■ Exercise: Please retype the line that contains "Controlla il tuo ordine (457, 1005)" and all lines that follow it to the end of the entries below, exactly as they stand, with nothing added.
--- Information ---
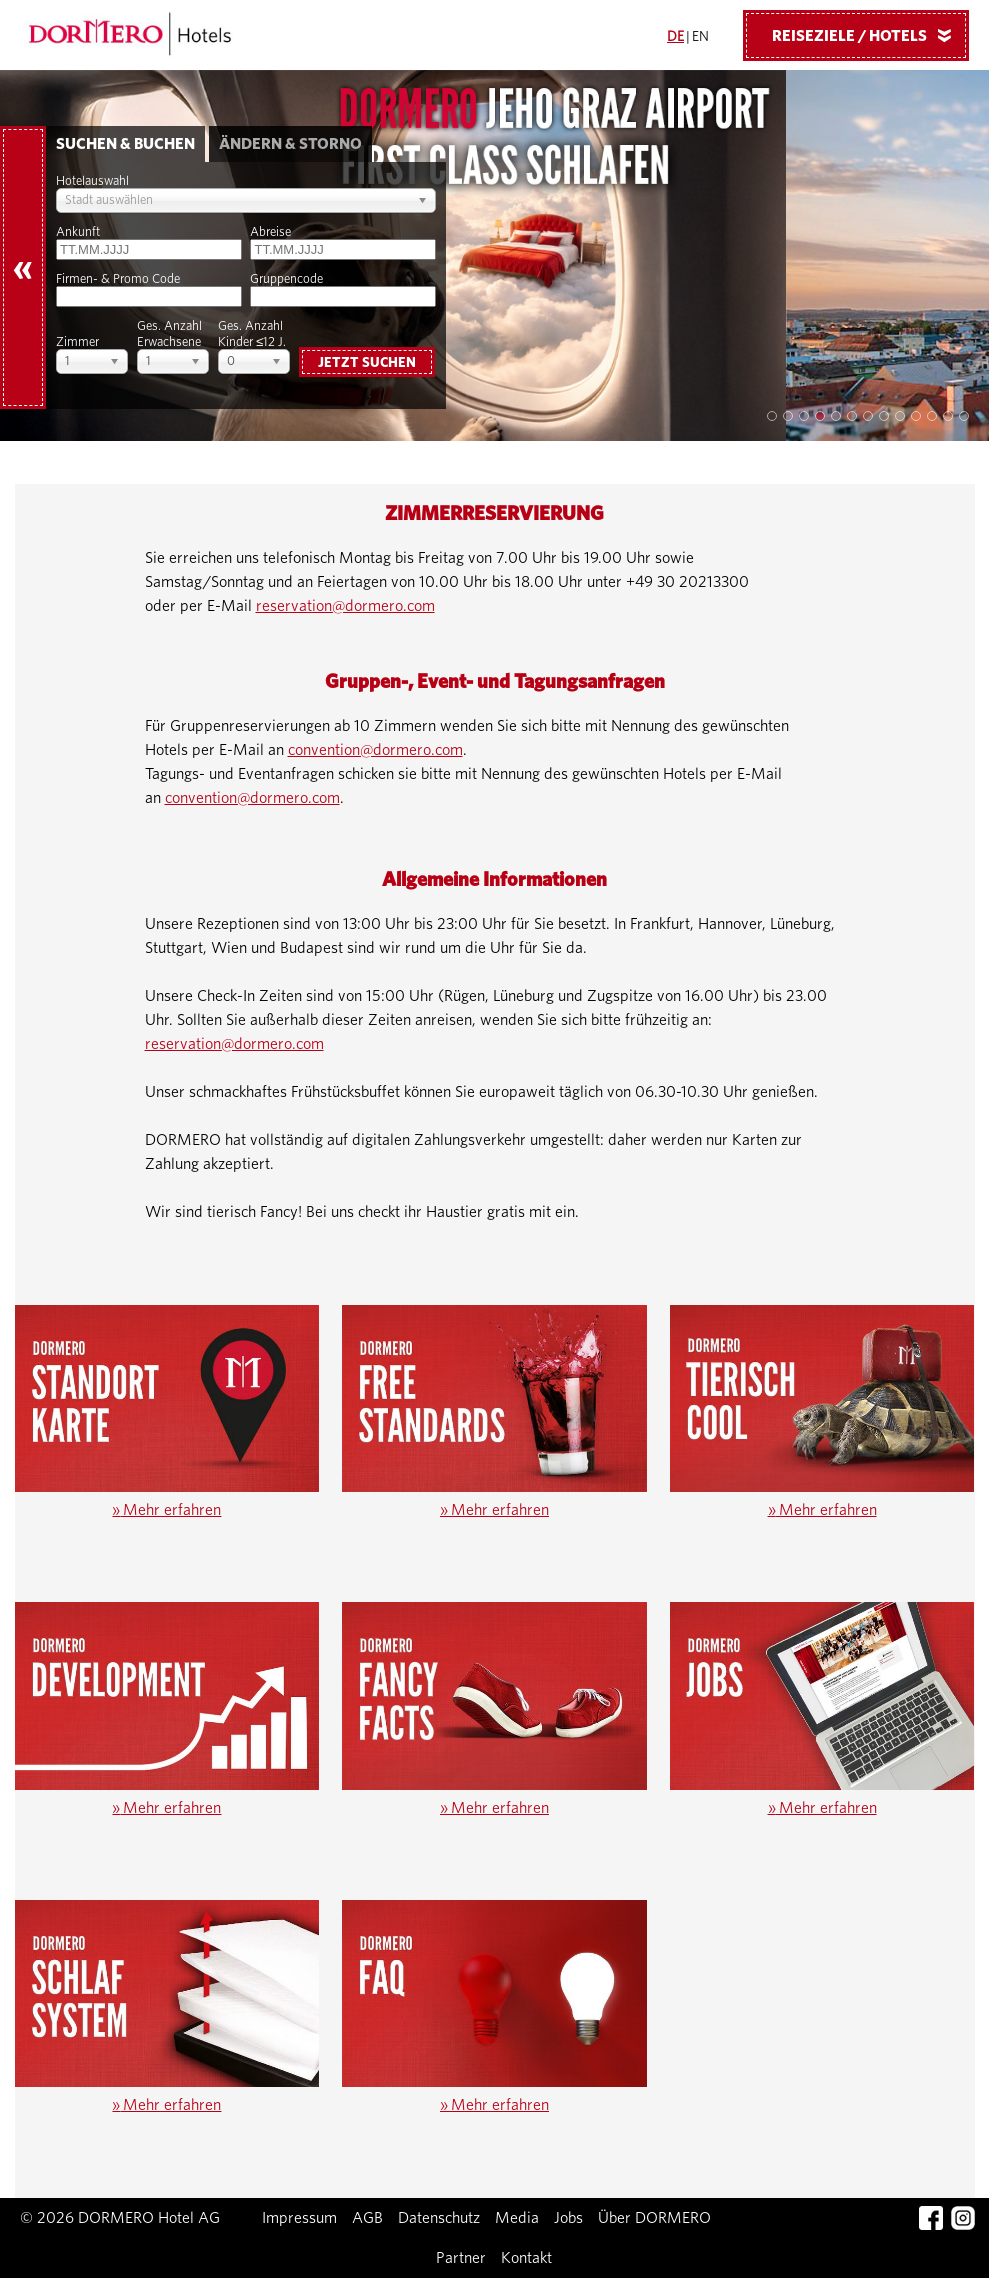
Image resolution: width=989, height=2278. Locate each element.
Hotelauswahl (92, 181)
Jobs (568, 2218)
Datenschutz (439, 2218)
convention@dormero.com (375, 750)
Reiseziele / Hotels (869, 35)
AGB (367, 2218)
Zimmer (77, 342)
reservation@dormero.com (345, 606)
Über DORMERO (654, 2218)
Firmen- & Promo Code (118, 279)
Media (517, 2218)
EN (700, 37)
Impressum (299, 2218)
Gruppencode (286, 279)
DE (675, 37)
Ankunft (78, 232)
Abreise (270, 232)
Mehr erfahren (166, 1510)
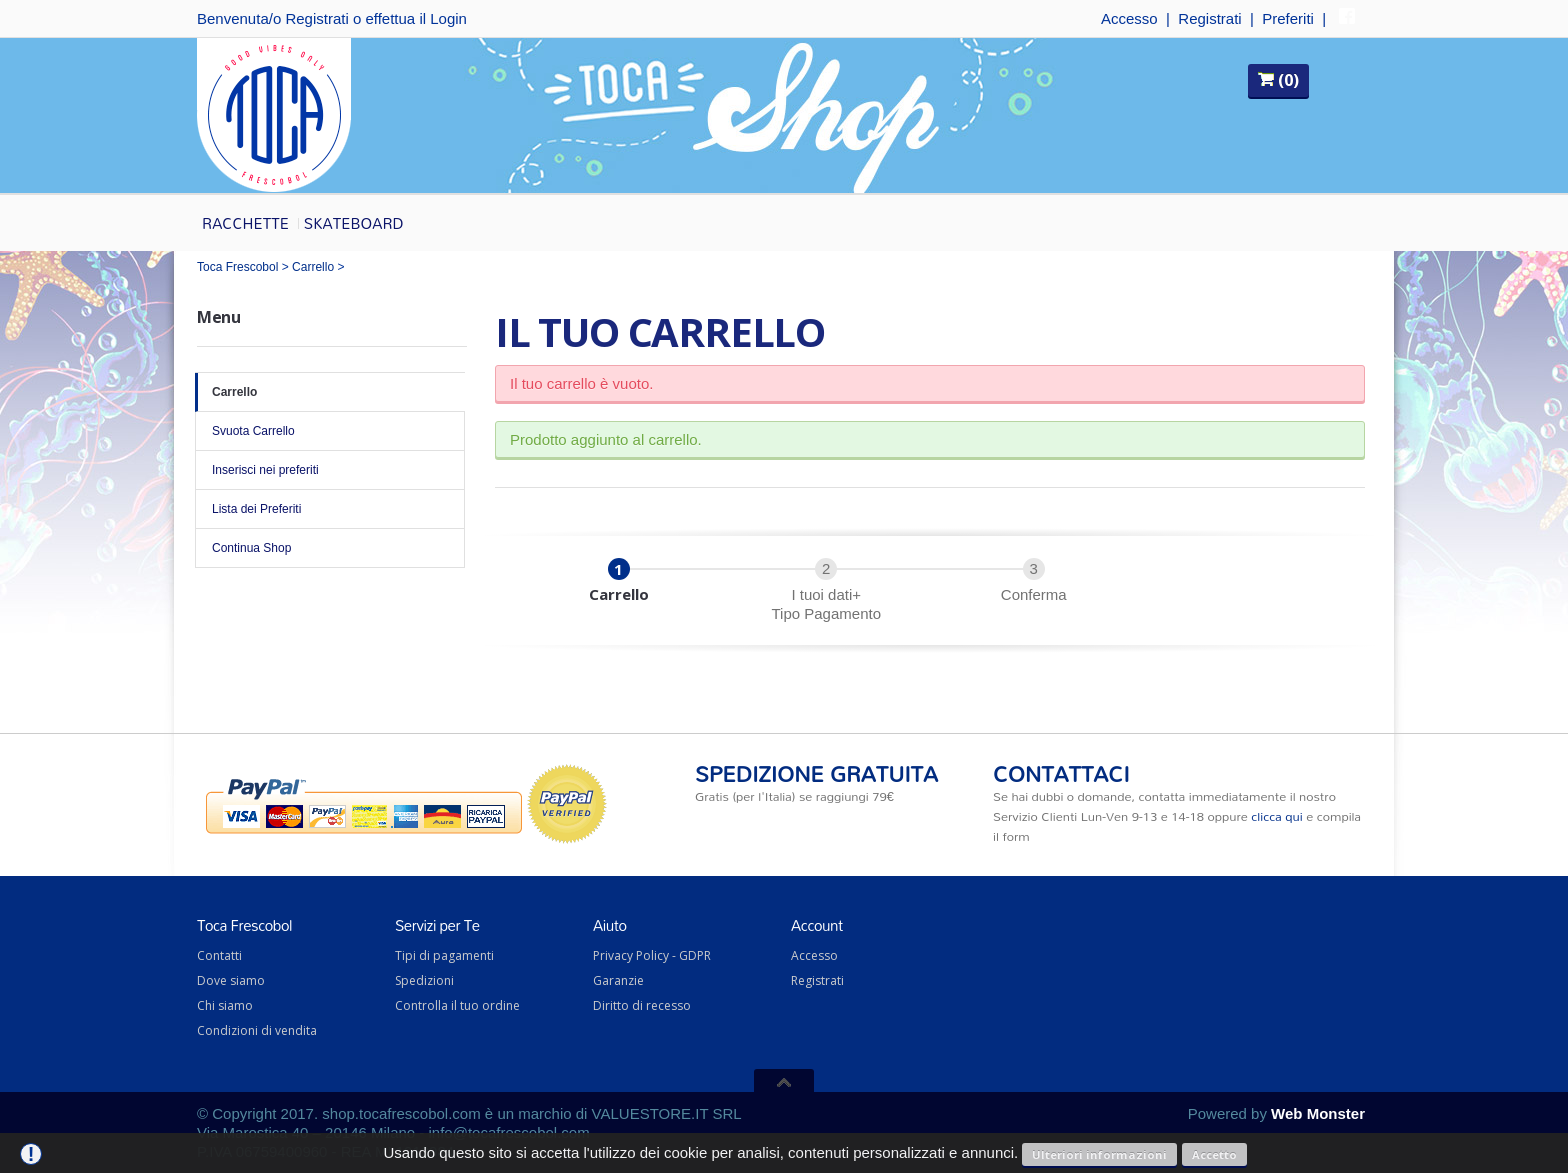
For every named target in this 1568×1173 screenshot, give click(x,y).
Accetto (1214, 1154)
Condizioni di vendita (257, 1030)
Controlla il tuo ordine (457, 1005)
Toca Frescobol (237, 267)
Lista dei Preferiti (330, 509)
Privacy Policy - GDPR (652, 955)
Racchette (245, 223)
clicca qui (1276, 816)
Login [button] (448, 18)
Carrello (313, 267)
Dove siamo (231, 980)
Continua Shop (330, 548)
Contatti (219, 955)
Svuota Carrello (330, 431)
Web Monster (1318, 1113)
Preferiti (1288, 18)
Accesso (1129, 18)
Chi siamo (225, 1005)
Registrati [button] (316, 18)
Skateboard (354, 223)
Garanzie (618, 980)
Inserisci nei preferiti (330, 470)
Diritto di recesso (642, 1005)
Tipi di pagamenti (444, 955)
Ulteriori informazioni (1099, 1154)
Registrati (1209, 18)
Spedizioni (424, 980)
---
■ Problem solution:
Controlla il tuo ordine (457, 1005)
Toca Frescobol (237, 267)
Lista dei Preferiti (330, 509)
Privacy Policy - GDPR (652, 955)
Racchette (245, 223)
clicca qui (1276, 816)
Login [button] (448, 18)
Carrello (313, 267)
Dove siamo (231, 980)
Continua Shop (330, 548)
Contatti (219, 955)
Svuota Carrello (330, 431)
Web Monster (1318, 1113)
Preferiti (1288, 18)
Accesso (1129, 18)
Chi siamo (225, 1005)
Registrati [button] (316, 18)
Skateboard (354, 223)
Garanzie (618, 980)
Inserisci nei preferiti (330, 470)
Diritto di recesso (642, 1005)
Tipi di pagamenti (444, 955)
Ulteriori informazioni (1099, 1154)
Registrati (1209, 18)
Spedizioni (424, 980)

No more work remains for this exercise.